Entre 2016 et 2021, le gouvernement norvégien a dépensé 14 milliards de NOK, soit environ
1 milliard et 190 millions d'euros pour acheter des places dans des établissements privés. Les dépenses ont augmenté de 40% en quelques années seulement. Faute de moyens et de personnel dans les instituts publics, les enfants en grande détresse psychologique ou nécessitants de soin particuliers sont placés dans des instituts privés.
Par Mathilde GIANNINI BEILLON
La Norvège se targue d’être le tout premier pays du monde à avoir mis en place une loi protégeant les enfants, en 1896. Cette affirmation reste très difficile à vérifier et tout dépend de la définition que l’on donne à la protection de l’enfance. Tout au long du XXe siècle, les législateurs norvégiens ont fait évoluer la manière de concevoir et de pratiquer la protection de l’enfance dans le pays.

 

 

Après avoir pu constater lors de mes recherches que beaucoup d’enfants passaient d’institutions publiques à privées et que le gouvernement semblait privilégier le financement de placements privés plutôt que d’essayer d’améliorer son propre système, j’ai tout de suite recontacté Line Sand Hansen. Employée de Barnevernet dans la commune de Kongsberg, elle avait déjà accepté de nous répondre concernant les incompréhensions culturelles. Elle a décroché le téléphone dans la foulée pour répondre nos questions concernant le placement des enfants en soins privés.

 

« C’EST CLAIREMENT UNE SOURCE DE PROFITS POUR CES ENTREPRISES »

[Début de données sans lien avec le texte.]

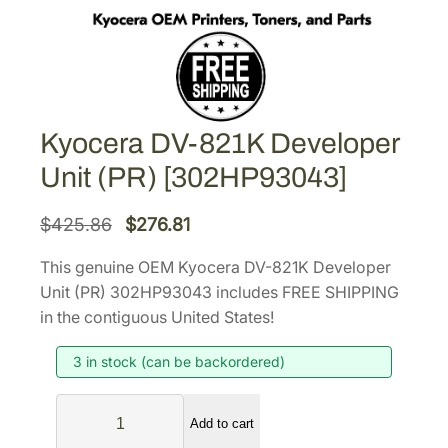
Kyocera DV-821K Developer
Unit (PR) [302HP93043]
O
C
$
425.86
$
276.81
r
u
This genuine OEM Kyocera DV-821K Developer
i
r
Unit (PR) 302HP93043 includes FREE SHIPPING
g
r
in the contiguous United States!
i
e
3 in stock (can be backordered)
n
n
a
t
K
l
p
Add to cart
y
p
r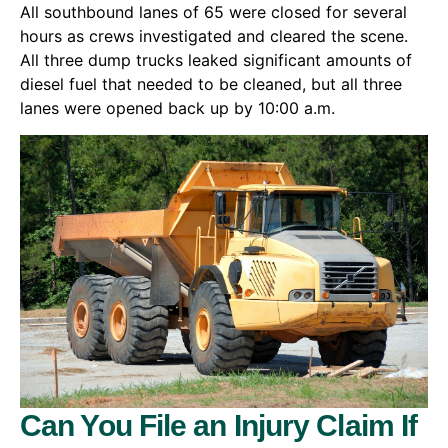
All southbound lanes of 65 were closed for several
hours as crews investigated and cleared the scene.
All three dump trucks leaked significant amounts of
diesel fuel that needed to be cleaned, but all three
lanes were opened back up by 10:00 a.m.
Can You File an Injury Claim If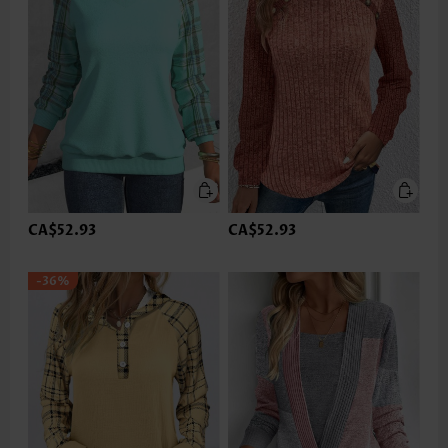
CA$52.93
CA$52.93
-36%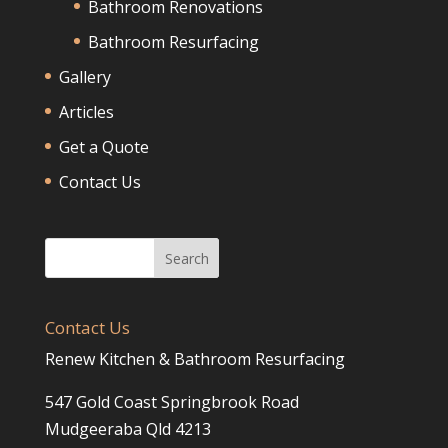
Bathroom Renovations
Bathroom Resurfacing
Gallery
Articles
Get a Quote
Contact Us
Contact Us
Renew Kitchen & Bathroom Resurfacing
547 Gold Coast Springbrook Road
Mudgeeraba Qld 4213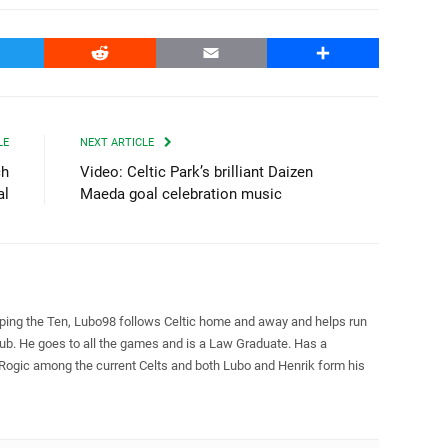
witter
Reddit
Email
Share
LE
NEXT ARTICLE
ch
Video: Celtic Park’s brilliant Daizen
al
Maeda goal celebration music
pping the Ten, Lubo98 follows Celtic home and away and helps run
Club. He goes to all the games and is a Law Graduate. Has a
 Rogic among the current Celts and both Lubo and Henrik form his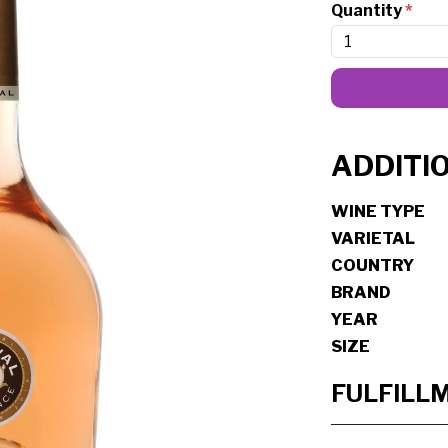
Quantity
*
ADDITI
WINE TYPE
VARIETAL
COUNTRY
BRAND
YEAR
SIZE
FULFILL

« La société, ou du moins le gouvernement, a été rattrapée par un nombre croissant d’enfants et d’adolescents avec des troubles de santé mentale, que ce soit de la dépression, de syndromes post-traumatique après avoir été retiré de leurs familles ou de comportements violents lié à un mal-être. Face au débordement des institutions publiques, les grandes entreprises ont compris qu’il y avait un marché à conquérir concernant les soins et les placements de ces enfants. C’est clairement une source de profits pour ces entreprises »  explique Line. Aujourd’hui, les institutions peuvent intervenir de A à Z dans la prise en charge et le placement d’enfants en institution. Barnevernet, le service de protection de l’enfance Norvegien, n’est pas en capacité de traiter tous les dossiers concernant des suspicions de maltraitance d’enfant ni de placer tous les enfants. Faute de moyens et de personnel, les bureaux de certaines communes ou comtés sont amenés à faire appel à des prestataires privés pour investiguer certains dossiers. En Norvège on compte quatre grands groupes privés offrant leurs services, que ce soit pour la gestion de dossier ou de soins : Stendi, Humana, Team:Olivia et Aberia. La plupart sont des filiales de grands groupes suédois comme Triton, Humana AB ou encore Ambea AB, tous les trois coté à la bourse de Stockholm. Aberia est définie comme une fondation à but non lucratif qui appartient au groupe Hospirality Invest, des frères Kristian et Roger Adolfsen, qui fait plusieurs millions d’euros de chiffre d’affaires...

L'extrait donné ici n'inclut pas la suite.